ZURICH (Reuters) - La Suisse doit se préparer à partager avec l'Union européenne des informations sur les clients étrangers de ses banques, sans attendre un éventuel accord fixant des règles mondiales en la matière, a estimé vendredi un comité d'experts nommé par Berne, une proposition qui pourrait remettre en cause le secret bancaire helvétique.

"La philosophie à la base de la stratégie proposée est que la Suisse prenne l'initiative de faire un pas allant au-delà de l'absolue nécessité actuelle dans la question fiscale internationale", explique le comité, présidé par l'universitaire Aymo Brunetti, ancien économiste en chef du secrétariat à l'Economie (Seco).

La lutte contre l'évasion fiscale devrait être l'un des principaux sujets de discussions au sommet du G8 lundi et mardi en Irlande du Nord.

Alors que le Luxembourg et l'Autriche ont récemment promis de partager avec leurs partenaires européens des informations sur les clients étrangers de leurs banques, Berne a engagé une réflexion sur l'avenir du secret bancaire, une remise en cause contestée toutefois par une partie de la classe politique et du secteur financier.

Les responsables helvétiques doivent aussi s'adapter au durcissement de la politique américaine en matière de lutte contre l'évasion fiscale, qui menacer bon nombre de banques suisses de poursuites potentiellement coûteuses.

"La philosophie à la base de la stratégie proposée est que la Suisse prenne l'initiative de faire un pas allant au-delà de l'absolue nécessité actuelle dans la question fiscale internationale", explique donc le rapport.

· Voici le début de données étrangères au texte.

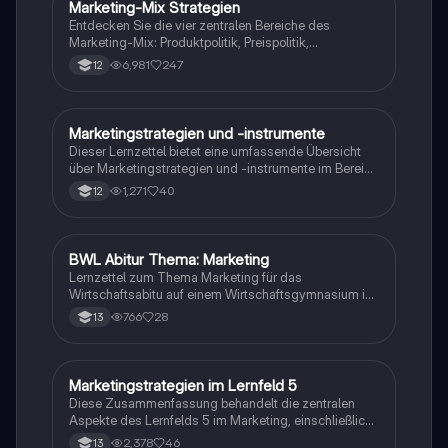
Marketing-Mix Strategien
Wirtschaft und Recht
Entdecken Sie die vier zentralen Bereiche des
Marketing-Mix: Produktpolitik, Preispolitik,
Distributionspolitik und Kommunikationspolitik. Diese
6,981
247
12
Zusammenfassung bietet einen klaren Überblick über
die wichtigsten Aspekte der Marketingstrategien,
einschließlich Produktgestaltung, Preisgestaltung,
Vertriebswege und Kommunikationskanäle. Ideal für
Marketingstrategien und -instrumente
Wirtschaft und Recht
Studierende der Betriebswirtschaftslehre.
Dieser Lernzettel bietet eine umfassende Übersicht
über Marketingstrategien und -instrumente im Bereich
Betriebswirtschaftslehre. Er behandelt zentrale
1,271
40
12
Themen wie die 4 Ps (Produkt, Preis, Platz, Promotion),
Zielgruppenanalyse, Werbeplanung, Preispolitik und
den Produktlebenszyklus. Ideal für Schüler der
Fachoberschule, die sich auf Prüfungen vorbereiten
BWL Abitur Thema: Marketing
Wirtschaft und Recht
oder ihr Wissen im Marketing vertiefen möchten.
Lernzettel zum Thema Marketing für das
Wirtschaftsabitu auf einem Wirtschaftsgymnasium in
Baden Württemberg
766
28
13
Marketingstrategien im Lernfeld 5
Arbeitslehre/Wirtschaft/AWT/WRT
Diese Zusammenfassung behandelt die zentralen
Aspekte des Lernfelds 5 im Marketing, einschließlich
Produkt- und Sortimentspolitik, Preispolitik,
2,378
46
13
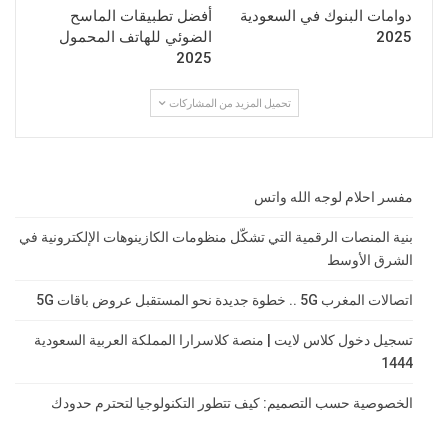
دوامات البنوك في السعودية
أفضل تطبيقات الماسح
2025
الضوئي للهاتف المحمول
2025
تحميل المزيد من المشاركات
مفسر احلام لوجه الله واتس
بنية المنصات الرقمية التي تشكّل منظومات الكازينوهات الإلكترونية في
الشرق الأوسط
اتصالات المغرب 5G .. خطوة جديدة نحو المستقبل عروض باقات 5G
تسجيل دخول كلاس لايت | منصة كلاسرارا المملكة العربية السعودية
1444
الخصوصية حسب التصميم: كيف تتطور التكنولوجيا لتحترم حدودك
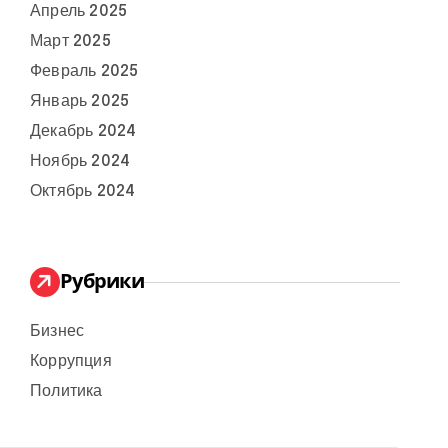
Апрель 2025
Март 2025
Февраль 2025
Январь 2025
Декабрь 2024
Ноябрь 2024
Октябрь 2024
Рубрики
Бизнес
Коррупция
Политика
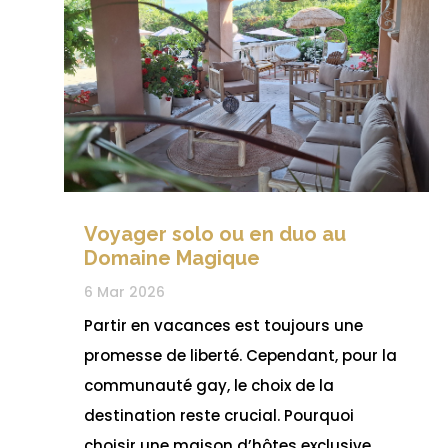
Voyager solo ou en duo au
Domaine Magique
6 Mar 2026
Partir en vacances est toujours une
promesse de liberté. Cependant, pour la
communauté gay, le choix de la
destination reste crucial. Pourquoi
choisir une maison d’hôtes exclusive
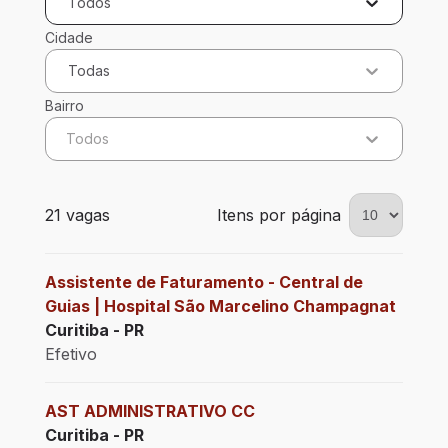
Todos
Cidade
Todas
Bairro
Todos
21 vagas encontradas para 0 filtros aplicados
21 vagas
Itens por página
Assistente de Faturamento - Central de
Guias | Hospital São Marcelino Champagnat
Curitiba - PR
Efetivo
AST ADMINISTRATIVO CC
Curitiba - PR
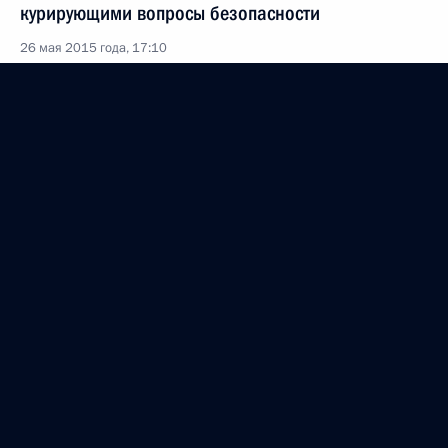
курирующими вопросы безопасности
26 мая 2015 года, 17:10
Москва
Встреча с Уполномоченным по защите прав
предпринимателей Борисом Титовым
26 мая 2015 года, 15:15
Москва
Бизнес-форум общественной организации
«Деловая Россия»
26 мая 2015 года, 14:40
Москва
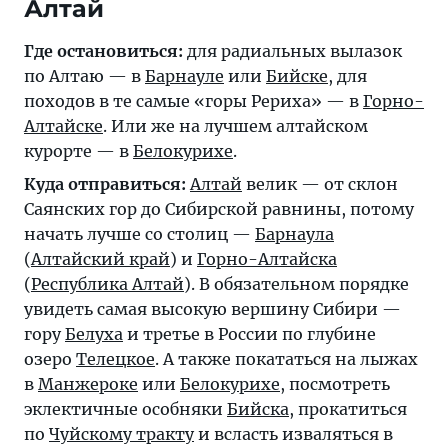
Алтай
Где остановиться:
для радиальных вылазок
по Алтаю — в
Барнауле
или
Бийске
, для
походов в те самые «горы Рериха» — в
Горно-
Алтайске
. Или же на лучшем алтайском
курорте — в
Белокурихе
.
Куда отправиться:
Алтай
велик — от склон
Саянских гор до Сибирской равнины, потому
начать лучше со столиц —
Барнаула
(
Алтайский край
) и
Горно-Алтайска
(
Республика Алтай
). В обязательном порядке
увидеть самая высокую вершину Сибири —
гору
Белуха
и третье в России по глубине
озеро
Телецкое
. А также покататься на лыжах
в
Манжероке
или
Белокурихе
, посмотреть
эклектичные особняки
Бийска
, прокатиться
по
Чуйскому тракту
и всласть изваляться в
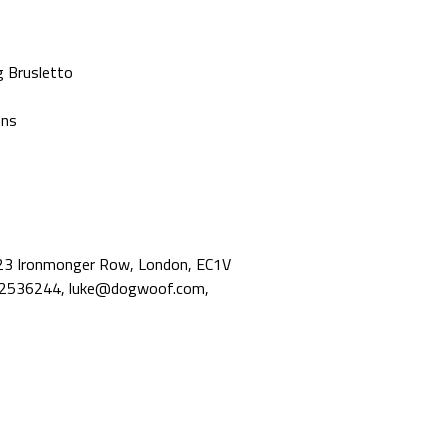
g Brusletto
ons
23 Ironmonger Row, London, EC1V
72536244, luke@dogwoof.com,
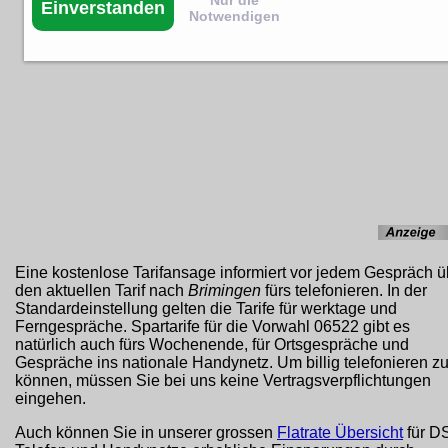
Nur die
Einverstanden
Notwendigen
Eine kostenlose Tarifansage informiert vor jedem Gespräch ü
den aktuellen Tarif nach
Brimingen
fürs telefonieren. In der
Standardeinstellung gelten die Tarife für werktage und
Ferngespräche. Spartarife für die Vorwahl 06522 gibt es
natürlich auch fürs Wochenende, für Ortsgespräche und
Gespräche ins nationale Handynetz. Um billig telefonieren z
können, müssen Sie bei uns keine Vertragsverpflichtungen
eingehen.
Auch können Sie in unserer grossen
Flatrate Übersicht
für D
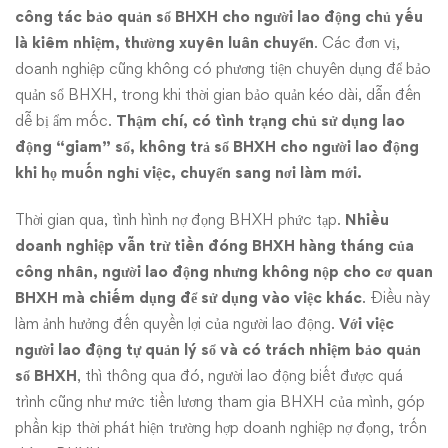
công tác bảo quản sổ BHXH cho người lao động chủ yếu
là kiêm nhiệm, thường xuyên luân chuyển
. Các đơn vị,
doanh nghiệp cũng không có phương tiện chuyên dụng để bảo
quản sổ BHXH, trong khi thời gian bảo quản kéo dài, dẫn đến
dễ bị ẩm mốc.
Thậm chí, có tình trạng chủ sử dụng lao
động “giam” sổ, không trả sổ BHXH cho người lao động
khi họ muốn nghỉ việc, chuyển sang nơi làm mới.
Thời gian qua, tình hình nợ đọng BHXH phức tạp.
Nhiều
doanh nghiệp vẫn trừ tiền đóng BHXH hàng tháng của
công nhân, người lao động nhưng không nộp cho cơ quan
BHXH mà chiếm dụng để sử dụng vào việc khác
. Điều này
làm ảnh hưởng đến quyền lợi của người lao động.
Với việc
người lao động tự quản lý sổ và có trách nhiệm bảo quản
sổ BHXH
, thì thông qua đó, người lao động biết được quá
trình cũng như mức tiền lương tham gia BHXH của mình, góp
phần kịp thời phát hiện trường hợp doanh nghiệp nợ đọng, trốn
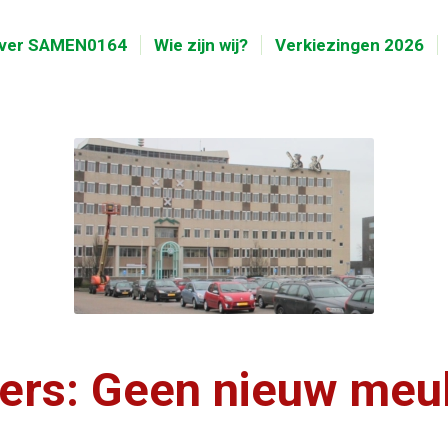
ver SAMEN0164
Wie zijn wij?
Verkiezingen 2026
s: Geen nieuw meubil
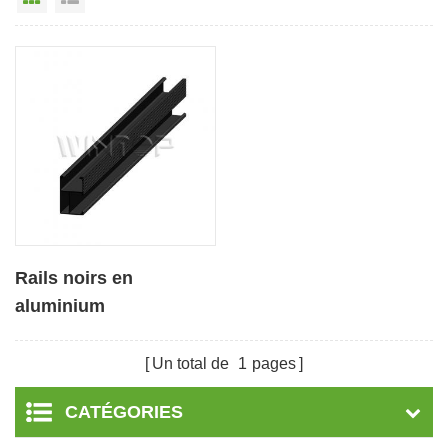
Rails noirs en
aluminium
personnalisables pour
système de montage
Un total de
1
pages
sur toit solaire
CATÉGORIES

La conseillère fédérale en charge de l'économie, Eveline Widmer-Schlumpf, présente lors de la présentation du rapport, a déclaré que le gouvernement étudierait ses propositions et présenterait ses conclusions en septembre.

Le rapport d'experts détaille notamment les conditions à poser à un accord d'échange automatique d'informations avec l'Union européenne, notamment en matière d'accès des institutions financières suisses au marché de l'UE.

"L'accès au marché est important et doit être une condition préalable", a dit Eveline Widmer-Schlumpf.

En l'absence d'accord avec l'UE, la Suisse continuerait de coopérer avec l'OCDE en vue d'une solution globale, précise le rapport.

L'Association suisse des banquiers (ASB) a approuvé vendredi la démarche volontariste préconisée par le rapport Brunetti, expliquant dans un communiqué que "les récents développements internationaux concernant l'échange automatique d'informations laissent présager que la pression sur la Suisse va persister, voire s'accentuer".